Settings and Design:
Polymorphism studies are carried out on genes for; transporter associated with antigen presentation (TAP), promoter of tumor necrosis factor-α (TNF-α), and promoter of interleukin-10 (IL-10). In other populations, TAP1 (333), TAP2 (379), TNF-α (−308), and IL-10 (−1082, −819, −592) have been associated with dengue and a number of different diseases. Data have not been collected previously for these polymorphisms for dengue patients in Sri Lanka.
Materials and Methods:
The polymorphisms were typed by amplification refractory mutation system polymerase chain reaction in 107 dengue hemorrhagic fever (DHF) patients together with 62 healthy controls.

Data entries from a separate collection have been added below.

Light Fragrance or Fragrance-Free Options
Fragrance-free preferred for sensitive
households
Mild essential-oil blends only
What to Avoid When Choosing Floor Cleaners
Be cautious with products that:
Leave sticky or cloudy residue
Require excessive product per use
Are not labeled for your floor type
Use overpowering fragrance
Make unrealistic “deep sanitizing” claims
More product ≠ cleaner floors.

Statistical Analysis Used:
Pearson's Chi-square contingency table analysis with Yates' correction.
Results:
Neither the TAP nor the IL-10 polymorphisms considered individually can define dengue disease outcome with regard to severity. However, the genotype combination, IL-10 (−592/−819/−1082) CCA/ATA was significantly associated with development of severe dengue in these patients, suggesting a risk factor to developing DHF. Also, identified is the genotype combination IL-10 (−592/−819/−1082) ATA/ATG which suggested a possibility for protection from DHF. The TNF-α (−308) GG genotype was also significantly associated with severe dengue, suggesting a significant risk factor.
Conclusions:
The results reported here are specific to the Sri Lankan population. Comparisons with previous reports imply that data may vary from population to population.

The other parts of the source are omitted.